Всё и Ничто (Андреева) - страница 257

. Как автор «человека срущего», этой ополовиненной версии бахтинского карнавального homo ludens, Кабаков продолжает и завершает в XX веке авангардную традицию Дюшана и Манцони. Он находит для этой идеи такую выразительную метафору, что расширяет герметичный смысл современного искусства до общечеловеческих масштабов.

Новиков дал свое заключение по поводу этой традиции выставкой «Нагота и модернизм», сделанной вместе с Андреем Хлобыстиным в мае 1995 года. Стены на Пушкинской, увешанные стандартными черно-белыми ксерокопиями изображений бесконечно испражняющихся, блюющих, совокупляющихся в какой-то грязи или на гноище художников, после первого короткого оживления провоцировали скуку своим молчаливым однообразием. В процитированном выше тексте о «Туалетах» Кабакова Пепперштейн ближе к концу развивает один сюжет – сюжет выхода московской концептуальной номы из терпимой, но наскучившей ситуации актуального современного искусства, «совриска»[559]. Сюжет этот основной, поскольку текст сопровождал пражскую выставку 1995 года «Полет, Уход, Исчезновение», которую и по составу участников, и по качеству произведений, и по теме можно назвать итоговой. Уход этот сопровождается подменой имени московского концептуализма. Вместо египетского «нома» Пепперштейн предлагает аббревиатуру, придуманную Андреем Монастырским, – МОКША, указывая на то, что Мокша – древнеиндийская богиня остановки рождений и смертей, а слово «мокша» в древности обозначало нирвану. Так, в 1995 году поколение прямых последователей Кабакова обращает египетскую мумификацию «всёчества» в буддийское Ничто, снимая саднящий опыт спасения советского и от советского, изглаживая последние рубцы на теле искусства, которое подвергалось за последние сто лет нескольким операциям, избавляя от искалеченных органов чувств, вещей-инвалидов, травмированных образов.

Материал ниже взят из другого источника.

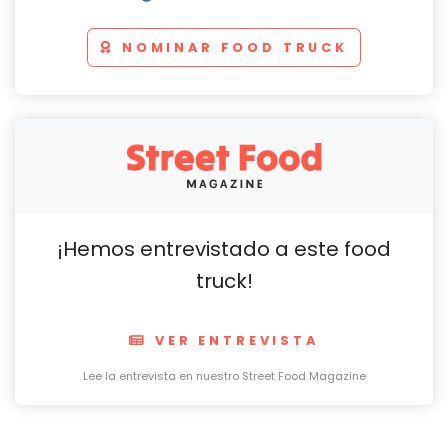
NOMINAR FOOD TRUCK
¡Hemos entrevistado a este food
truck!
VER ENTREVISTA
Lee la entrevista en nuestro Street Food Magazine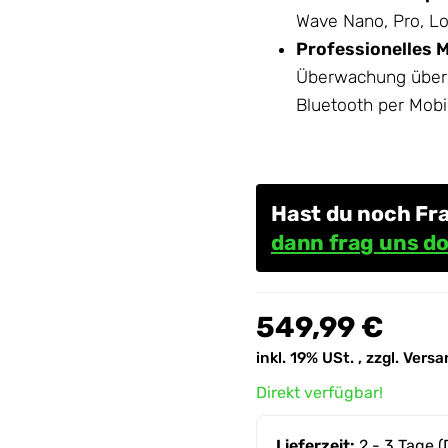
Wave Nano, Pro, Lo
Professionelles 
Überwachung über d
Bluetooth per Mobi
Hast du noch Fr
dann frag uns do
549,99 €
inkl. 19% USt. , zzgl.
Versa
Direkt verfügbar!
Lieferzeit:
2 - 3 Tage
(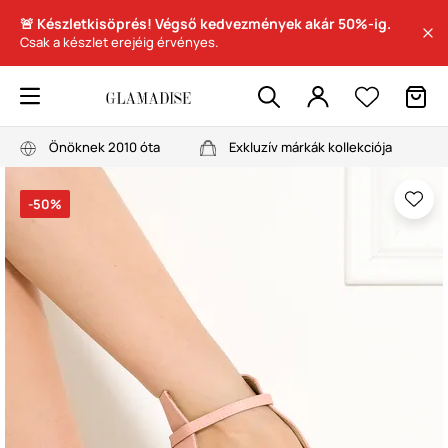
🚨 Készletkisöprés! Végső kedvezmények akár 50%-ig.
Csak a készlet erejéig érvényes.
Önöknek 2010 óta
Exkluzív márkák kollekciója
-50%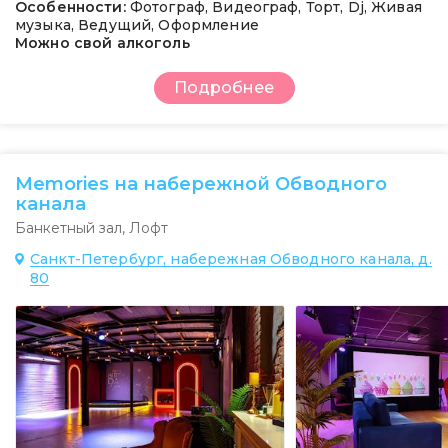
Особенности:
Фотограф, Видеограф, Торт, Dj, Живая
музыка, Ведущий, Оформление
Можно свой алкоголь
Подробнее
Memories на набережной Обводного
канала
Банкетный зал
,
Лофт
Санкт-Петербург, набережная Обводного канала, д.
80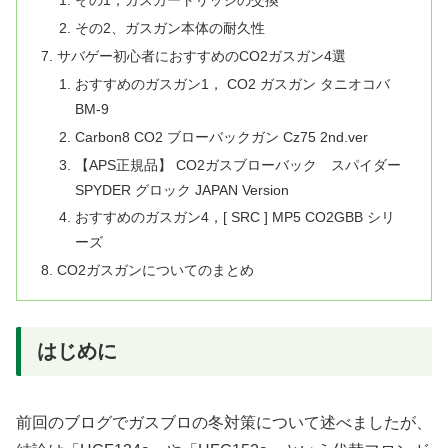
その1，ガスカートリッジの交換
その2、ガスガン本体の耐久性
サバゲー初心者におすすめのCO2ガスガン4選
おすすめのガスガン1， CO2 ガスガン タニオコバ
BM-9
Carbon8 CO2 ブローバックガン Cz75 2nd.ver
【APS正規品】 CO2ガスブローバック スパイダー
SPYDER グロック JAPAN Version
おすすめのガスガン4，[ SRC ] MP5 CO2GBB シリ
ーズ
CO2ガスガンについてのまとめ
はじめに
前回のブログでガスブロの冬対策について述べましたが、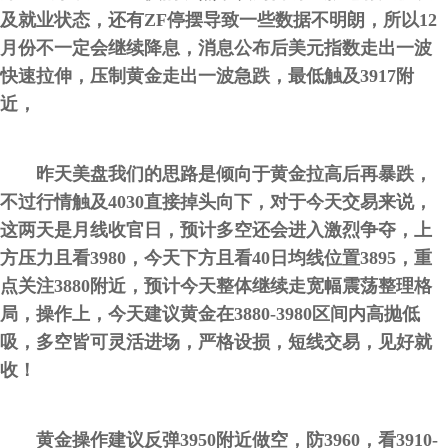
及就业状态，还有ZF停摆导致一些数据不明朗，所以12
月份不一定会继续降息，消息公布后美元指数走出一波
快速拉伸，压制黄金走出一波急跌，最低触及3917附
近，
昨天美盘我们的思路是倾向于黄金拉高后再暴跌，
不过行情触及4030直接掉头向下，对于今天交易来说，
这两天是月线收官日，预计多空还会进入激烈争夺，上
方压力且看3980，今天下方且看40日均线位置3895，重
点关注3880附近，预计今天整体继续走宽幅震荡整理格
局，操作上，今天建议黄金在3880-3980区间内高抛低
吸，多空皆可灵活进场，严格设损，短线交易，见好就
收！
黄金操作建议反弹3950附近做空，防3960，看3910-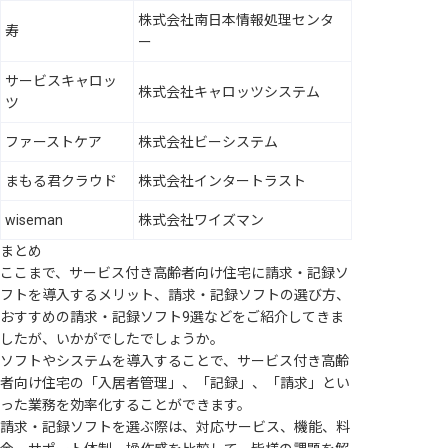
株式会社南日本情報処理センタ
寿
ー
サービスキャロッ
株式会社キャロッツシステム
ツ
ファーストケア
株式会社ビーシステム
まもる君クラウド
株式会社インタートラスト
wiseman
株式会社ワイズマン
まとめ
ここまで、サービス付き高齢者向け住宅に請求・記録ソ
フトを導入するメリット、請求・記録ソフトの選び方、
おすすめの請求・記録ソフト9選などをご紹介してきま
したが、いかがでしたでしょうか。
ソフトやシステムを導入することで、サービス付き高齢
者向け住宅の「入居者管理」、「記録」、「請求」とい
った業務を効率化することができます。
請求・記録ソフトを選ぶ際は、対応サービス、機能、料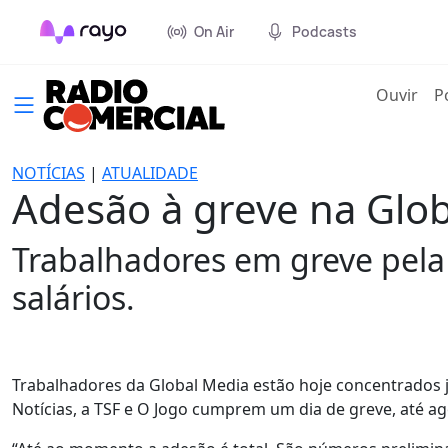
On Air
Podcasts
(cur
Ouvir
P
NOTÍCIAS
|
ATUALIDADE
Adesão à greve na Glob
Trabalhadores em greve pela
salários.
Trabalhadores da Global Media estão hoje concentrados ju
Notícias, a TSF e O Jogo cumprem um dia de greve, até a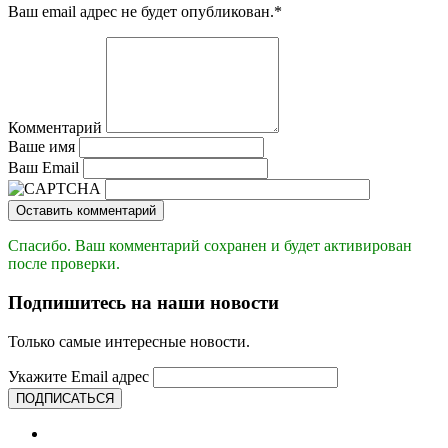
Ваш email адрес не будет опубликован.
*
Комментарий
Ваше имя
Ваш Email
Оставить комментарий
Спасибо. Ваш комментарий сохранен и будет активирован
после проверки.
Подпишитесь на наши новости
Только самые интересные новости.
Укажите Email адрес
ПОДПИСАТЬСЯ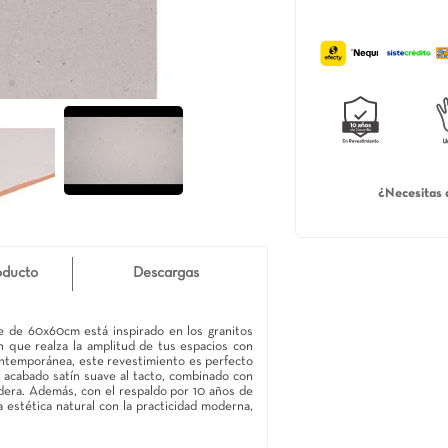
alle de producto
Descargas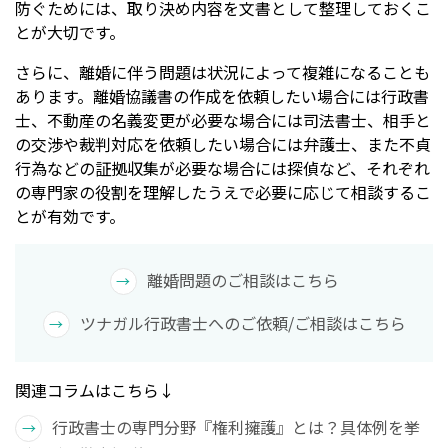
防ぐためには、取り決め内容を文書として整理しておくこ
とが大切です。
さらに、離婚に伴う問題は状況によって複雑になることも
あります。離婚協議書の作成を依頼したい場合には行政書
士、不動産の名義変更が必要な場合には司法書士、相手と
の交渉や裁判対応を依頼したい場合には弁護士、また不貞
行為などの証拠収集が必要な場合には探偵など、それぞれ
の専門家の役割を理解したうえで必要に応じて相談するこ
とが有効です。
離婚問題のご相談はこちら
ツナガル行政書士へのご依頼/ご相談はこちら
関連コラムはこちら↓
行政書士の専門分野『権利擁護』とは？具体例を挙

В творчестве Новикова травматический опыт жизни, и личный, и исторический, преобразован так, что о нем, кажется, ничто не напоминает[560]. Подобное превращение злого в доброе и отвратительного в прекрасное случается только в сказках с хорошим концом. Сказочники (подразумевается, что всегда добрые) в истории человечества – еще большая редкость, чем святые. После окончания эпохи рыцарства, донкихотства и местных святых они – единственные добрые спасители души, в отличие от злых спасителей – психоаналитиков, которые, прежде чем вылечить, должны подвергнуть душу таксидермической процедуре, вычистить потроха и разгладить шкурку. Сказочники и психоаналитики приходят из «детского дискурса», который в значительной степени определил формирование и Кабакова, и Новикова. Если весь Кабаков состоит из тягостного ужаса советских детских книг и мультфильмов конца 1940-х – первой половины 1950-х с их тяжеловесным абсурдным повторением взрослого мира, скучным конторским цветом и неуклонным морализмом служивого «детства в собачнике», то Новиков относится к счастливейшим людям, дружно разделившим второе после полета Гагарина положительное событие 1960-х – выход на экраны страны фильма «Айболит-66».